The death count in China’s novel coronavirus outbreak has climbed to 908. There are now more than 40,000 confirmed cases across China. The death count due to the novel coronavirus outbreak in China has surpassed the toll from the SARS outbreak on the mainland and Hong Kong almost two decades ago. Severe Acute Respiratory Syndrome (SARS), a disease in the same family as the new coronavirus, left nearly 774 people dead in mainland China and Hong Kong in 2002-2003. More than 120 others died around the world.
There were 97 deaths and 3,062 new confirmed cases of the lethal infection on Sunday, China’s National Health Commission said.
Ninety-one deaths were in Hubei province, the epicentre of the epidemic, two in Anhui, and one each in Heilongjiang, Jiangxi, Hainan and Gansu, according to the commission.
A total of 908 people have died of the disease and 40,171 confirmed cases of the outbreak were reported in 31 provincial-level regions so far, it said.
On Sunday, as many as 3,281 patients have been discharged from hospital after recovery. So far, over 630 people, including 356 in Hubei, have been discharged, state-run Xinhua news agency quoted the commission as saying.
China has struggled to contain the current virus despite having placed some 56 million people under effective lockdown in Hubei and its provincial capital, Wuhan. Other cities far from the epicentre have also taken measures to keep people indoors, limiting the number of individuals who can leave their home.

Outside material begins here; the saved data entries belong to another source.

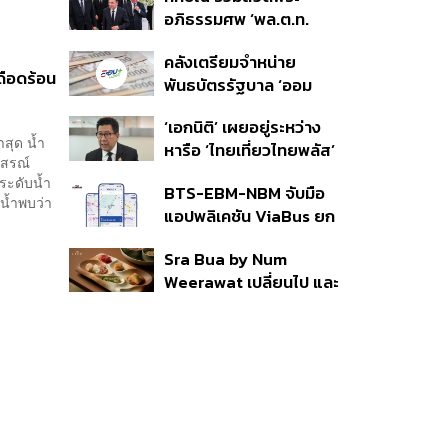
ราย รอ ป.ป.ช. ขีดเส้นแล้ว
อภิธรรมศพ ‘พล.ต.ท.
เสร็จ 31 ส.ค.
ผ่อน’ บิดา ‘พักตร์พิไล ทวี
คลังเตรียมจำหน่าย
สิน’ สิริอายุ 103 ปี แกนนำ
ดือดร้อน
พันธบัตรรัฐบาล ‘ออม
เพื่อไทย-บุคคลหลาก
พลัส’ รอบถัดไป เร็วสุด 4
วงการร่วมอาลัย
‘เอกนิติ’ เผยอยู่ระหว่าง
ก.ย.นี้ อาจเพิ่มสัดส่วนการ
สุด น้ำ
หารือ ‘ไทยเที่ยวไทยพลัส’
ขายแบบ Small Lot First
ุสรณ์
มีสิทธิใช้งบจากเงินกู้ 4
มากขึ้น
ระดับน้ำ
BTS-EBM-NBM จับมือ
แสนล้าน มั่นใจงบต่อ ‘ไทย
บน้ำพบว่า
แอปพลิเคชัน ViaBus ยก
ช่วยไทย พลัส’ เฟส 2 มี
ระดับการติดตามตำแหน่ง
เพียงพอ
Sra Bua by Num
รถไฟฟ้า 3 สายแบบเรียล
Weerawat เปลี่ยนไป และ
ไทม์
นี่คือเหตุผลที่เราควรกลับ
ไปอีกครั้ง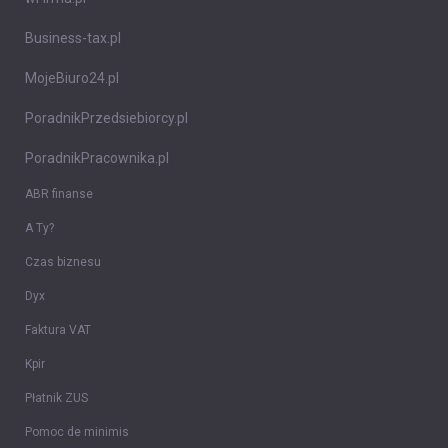
Business-tax.pl
MojeBiuro24.pl
PoradnikPrzedsiebiorcy.pl
PoradnikPracownika.pl
ABR finanse
A Ty?
Czas biznesu
Dyx
Faktura VAT
Kpir
Płatnik ZUS
Pomoc de minimis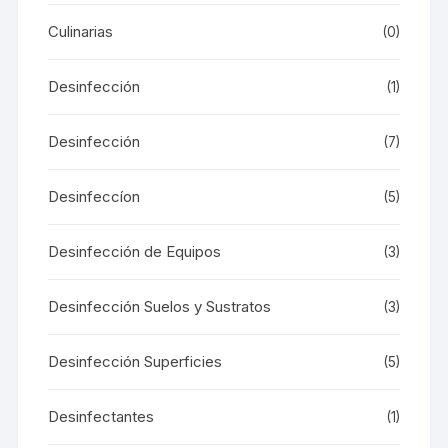
Culinarias
(0)
Desinfección
(1)
Desinfección
(7)
Desinfeccíon
(5)
Desinfección de Equipos
(3)
Desinfección Suelos y Sustratos
(3)
Desinfección Superficies
(5)
Desinfectantes
(1)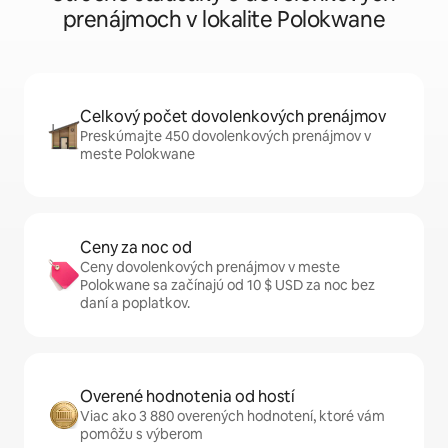
prenájmoch v lokalite Polokwane
Celkový počet dovolenkových prenájmov
Preskúmajte 450 dovolenkových prenájmov v
meste Polokwane
Ceny za noc od
Ceny dovolenkových prenájmov v meste
Polokwane sa začínajú od 10 $ USD za noc bez
daní a poplatkov.
Overené hodnotenia od hostí
Viac ako 3 880 overených hodnotení, ktoré vám
pomôžu s výberom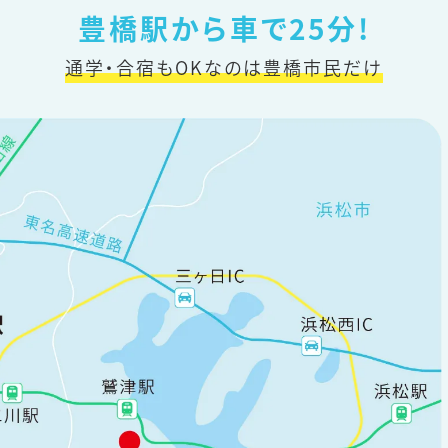
豊橋駅から車で25分!
通学・合宿もOKなのは豊橋市民だけ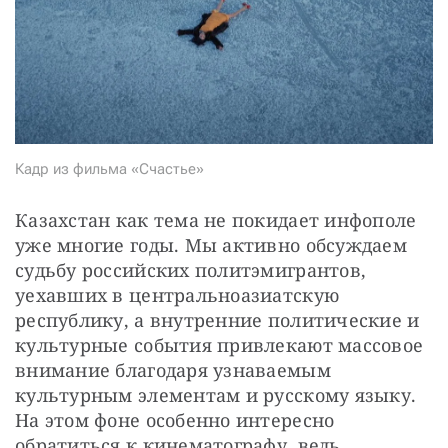
СТАТЬ СОУЧАСТНИКОМ
ПОДЕЛИТЬСЯ С ДРУЗЬЯМИ
Если у вас есть вопросы, пишите
donate@novayagazeta.ru
или
звоните:
+7 (929) 612-03-68
Кадр из фильма «Счастье»
Казахстан как тема не покидает инфополе 
уже многие годы. Мы активно обсуждаем 
судьбу российских политэмигрантов, 
уехавших в центральноазиатскую 
республику, а внутренние политические и 
культурные события привлекают массовое 
внимание благодаря узнаваемым 
культурным элементам и русскому языку. 
На этом фоне особенно интересно 
обратиться к кинематографу,
ведь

China imposed a lockdown on a major city far from the epicentre of the coronavirus epidemic. The United States, Australia, New Zealand and Israel have banned foreign nationals from visiting if they have been in China recently, and they have also warned their own citizens against travelling there.
China has opened a new hospital built in 10 days, infused cash into tumbling financial markets and further restricted people's movement in hopes of containing the rapidly spreading virus and its escalating impact.
WHO says coronavirus case numbers stabilising
The number of cases of the deadly novel coronavirus being reported on a daily basis in China is “stabilising”, the World Health Organisation said on Saturday. The UN health agency said this was “good news” but cautioned that it was too early to make any predictions about whether the virus might have peaked.
“There has been a stabilisation in the number of cases reported from Hubei,” Michael Ryan, head of WHO’s Health Emergencies Programme, said at a briefing in Geneva.